Like high quality writing, code benefits from an iterative approach — including, ideally, input from an editor. That process is likely to reveal possibilities for improvement which ought to be thoughtfully considered for not only their benefits, but for the broader impacts of implementation. With LLMs, that process seems to play out a little differently…
It’s been noted by others that successive iteration on a more complex challenge in a large code base can lead to LLM responses that seem disconnected from prior stages, even ignoring or overruling stated requirements and constraints. (Recent study on this phenomenon, and Alberto Fortin’s take — After months of coding with LLMs, I'm going back to using my brain.) As an example, while building my artist-guessing-game app, the LLM received explicit instructions detailing the method by which to reveal the artwork. A few iterations in, the visual reveal method had deteriorated until it no longer worked at all, despite not being referenced in the iteration conversation.
Inspecting the AI-generated code as a good book editor might — with attention not only to every detail, but to the style and purpose of the work — is one approach, though unlikely to resolve the issue of each reasoning iteration ultimately having insufficient context. Another difficultly in taking on such an editorial role is that the LLM’s approach isn’t necessarily consistent across iterations.
Using an AI coding tool has some similarities to pair programming. Over time, human programmers develop a sense of their pair’s context, and anticipate input to some degree. The two contexts merge, creating a new context with its own scope. Although LLMs excel at adopting a conversational style that feels engaging and friendly, they don’t actually adopt a shared context, and their scope remains an extremely broad training set. The focus and boundaries that naturally arise with a familiar colleague don’t seem to emerge in the context of collaborating with an LLM.

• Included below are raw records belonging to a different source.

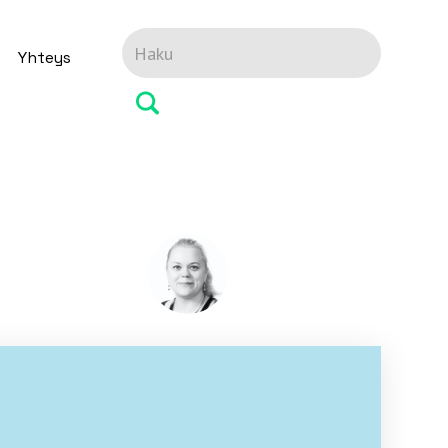
Yhteys
Laura Sandström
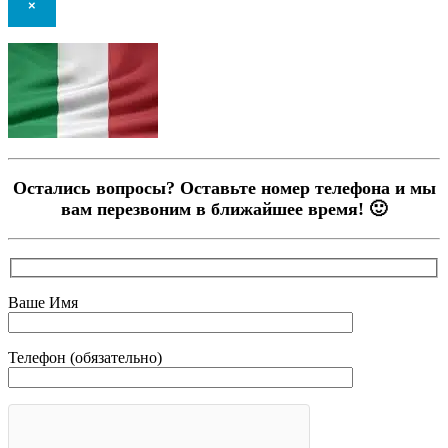
×
Остались вопросы? Оставьте номер телефона и мы
вам перезвоним в ближайшее время! 🙂
Ваше Имя
Телефон (обязательно)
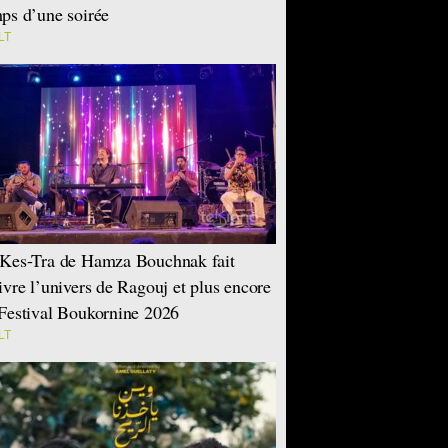
ps d’une soirée
LT
Kes-Tra de Hamza Bouchnak fait
ivre l’univers de Ragouj et plus encore
Festival Boukornine 2026
LT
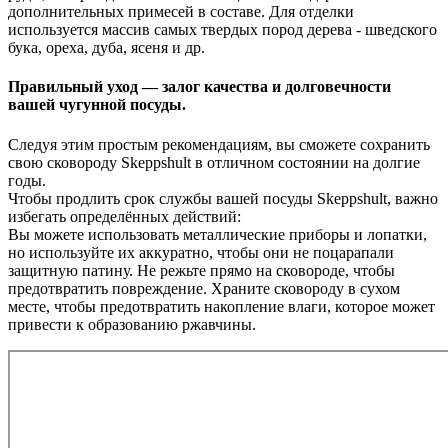
дополнительных примесей в составе. Для отделки
используется массив самых твердых пород дерева - шведского
бука, ореха, дуба, ясеня и др.
Правильный уход — залог качества и долговечности
вашей чугунной посуды.
Следуя этим простым рекомендациям, вы сможете сохранить
свою сковороду Skeppshult в отличном состоянии на долгие
годы.
Чтобы продлить срок службы вашей посуды Skeppshult, важно
избегать определённых действий:
Вы можете использовать металлические приборы и лопатки,
но используйте их аккуратно, чтобы они не поцарапали
защитную патину. Не режьте прямо на сковороде, чтобы
предотвратить повреждение. Храните сковороду в сухом
месте, чтобы предотвратить накопление влаги, которое может
привести к образованию ржавчины.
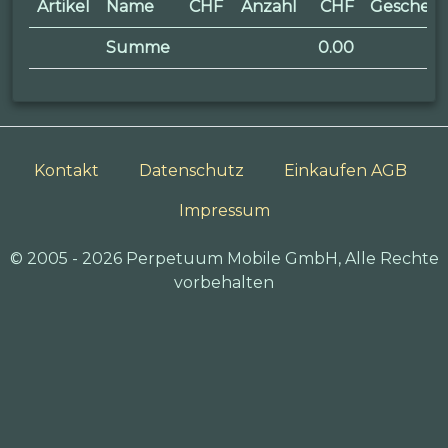
Artikel
Name
CHF
Anzahl
CHF
Geschen
Summe
0.00
Kontakt
Datenschutz
Einkaufen AGB
Impressum
© 2005 - 2026 Perpetuum Mobile GmbH, Alle Rechte
vorbehalten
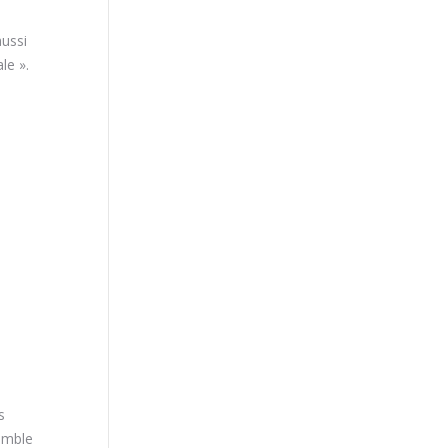
aussi
le ».
s
semble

Numerous write-ups of how to work effectively with AI coding assistants are available - here’s one, and here’s Terraform/Ghostty’s Mitchell Hashimoto sharing how he uses AI when coding.
Postscript
To be clear, I’m referring to working on new (toy) apps or scoped tasks. As a counterpoint, Jess Frazelle of Zoo noted that, using Graphite, their coding assistant learned both Zoo’s custom programming language and mechanical engineering principles. Such domain-tuned performance requires significant domain-specific context, though, putting some brackets around the set of use cases where AI coding tools (currently) do their best work.
Going back to the point about reviewing the details of LLM-generated code as an editor might — the overhead of gauging where the LLM is going with its solution on each pass is significant for anything other than the simplest tasks. That’s one key con. The main pro is that its responses are fast. Do those things balance out? Possibly.
A more subtle con, though, is that it becomes tempting to replace careful review with the move-fast-break-things approach: hope for the best, accept the LLM’s code, and feed error messages back to the LLM to resolve successively. Although… whether that’s a con may not be so cut and dry. After all, vibe coding is a thing.